October Horrorshow: Exeter

It is a film like Exeter that makes me question this little film criticism hobby of mine. This movie is a bottom-feeding piece of shit, and no one should need any Johnny Come Lately critic to tell them so. It was released direct-to-video and has a Rotten Tomatoes rating below 30%. What more can I add? Not much, to be frank. But this film has done something meaningful when it comes to the Horrorshow. This will be the last low-budget shitfest that I found on Netflix that I will be reviewing. Netflix is a fine service...for television. But when it comes to film, Netflix is a showcase for the worst films Hollywood and elsewhere has to offer. It’s in Netflix’s interest to keep licensing fees for the movies it carries as low as possible. Producers of top-grossing films, which are still making money in direct sales, have no incentive to move their films onto something like Netflix or Amazon Prime until the money stream slows. That means that quality is subjugated to affordability, and we viewers get shit like Exeter.

There are only 31 days in October, and I will no longer waste what little is left of the month on anonymous garbage I found while browsing Netflix. I owe it to myself, and to my Loyal Seven readers.

But, since I’m already here...

Exeter is a little flick from director Marcus Nispel and screenwriter Kirsten Elms. It follows a group of hard-partying teenagers who accidentally awaken a demon, or some such, while fooling around in an abandoned asylum for feeble minded children.

Once upon a time, I used to be into urban exploration, crawling around in abandoned buildings taking pictures.
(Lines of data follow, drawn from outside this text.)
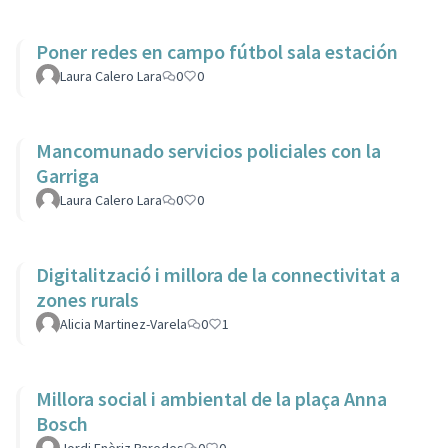
Poner redes en campo fútbol sala estación
Laura Calero Lara
0
0
Mancomunado servicios policiales con la
Garriga
Laura Calero Lara
0
0
Digitalització i millora de la connectivitat a
zones rurals
Alicia Martinez-Varela
0
1
Millora social i ambiental de la plaça Anna
Bosch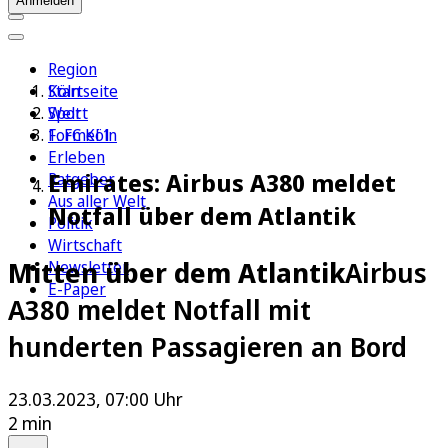
Anmelden
Region
Köln
Startseite
Sport
Welt
1. FC Köln
Formel 1
Erleben
Emirates: Airbus A380 meldet
Ratgeber
Aus aller Welt
Notfall über dem Atlantik
Politik
Wirtschaft
Mitten über dem Atlantik
Airbus
Newsletter
E-Paper
A380 meldet Notfall mit
hunderten Passagieren an Bord
23.03.2023, 07:00 Uhr
2 min
Auf Google bevorzugen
Old hospital and asylum buildings are the best. Besides old industrial spaces, hospital buildings are our most plentiful abandoned commercial spaces. On the east coast, where I live, there isn’t a corner from Boston to D.C. where a person could stand without being within a couple miles of an abandoned hospital. For whatever reason, when a hospital closes, it tends to stand for a very long time before it’s ever used again.

And these places aren’t empty. Were one to climb through a shattered window or squeeze through a mangled doorframe, one would be confronted with winding halls and discarded medical equipment. There are silent, sunny day rooms on upper floors and dark, eerie morgues down in basements. Sometimes there are labs with jars holding dark-colored liquids and obscured medical samples. There might be offices with old IBM Selectrics or Wang word processors. There might be wheelchairs and gurneys galore, the hospital closed with such haste that this useful equipment never found a new home. The peeling paint and sun-bleached detritus of an abandoned hospital have an aesthetic appeal that many can’t see. But for those who do, these aged and decrepit places have just as much attraction as anything hanging in a museum. And that’s before considering the adrenaline rush that comes with exploring spaces where one is not supposed to be.
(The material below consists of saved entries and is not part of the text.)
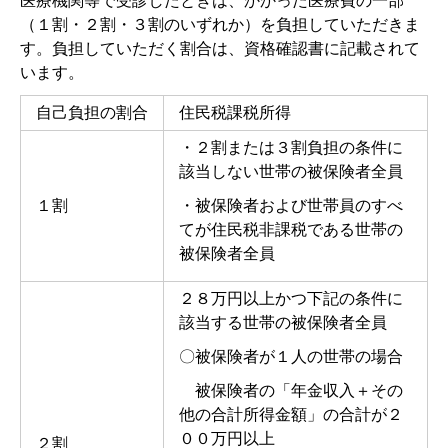
医療機関等で受診したときは、かかった医療費の一部
（１割・２割・３割のいずれか）を負担していただきま
す。負担していただく割合は、資格確認書に記載されて
います。
自己負担の割合
住民税課税所得
・２割または３割負担の条件に
該当しない世帯の被保険者全員
１割
・被保険者および世帯員のすべ
てが住民税非課税である世帯の
被保険者全員
２８万円以上かつ下記の条件に
該当する世帯の被保険者全員
〇被保険者が１人の世帯の場合
被保険者の「年金収入＋その
他の合計所得金額」の合計が２
００万円以上
２割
The downsides to urban exploration include the risk of arrest (not as great as one would think, but still a concern), and exposure to asbestos. The best abandoned locations are showing their age. A recently vacated space has yet to acquire the right patina. But places where the paint is peeling or the plaster is falling off the walls will have air choked with dust, and that dust will have some very nasty shit in it. But the most dangerous aspect of exploring an abandoned building is the condition of floors and stairs. More than once my exploring partners and I (never explore alone) would look down a hallway or up a set of stairs and call no joy, fearful of taking a long fall. Water and time wreak havoc on a building’s structural integrity, and one has to tread lightly and with surety.

So, the reason I watched Exeter was that it was filmed in an abandoned hospital, and I dig a location like that. That’s it. I knew going in that watching this movie would be a slog, but I didn’t realize how much of one. I paid attention to all the different directions in which the plot went flying, but still couldn’t attach any coherence to it. There seemed to be little care shown to the craft of filmmaking with Exeter, it having the feel of what a room of suits think a horror film should be. For all I know, that is the exact opposite of the filmmakers’ intentions, but I can only give my takeaway.

Exeter is a joyless, nonsensical mess. At least it had a neat location. Exeter is a far worse film than Alien: Resurrection.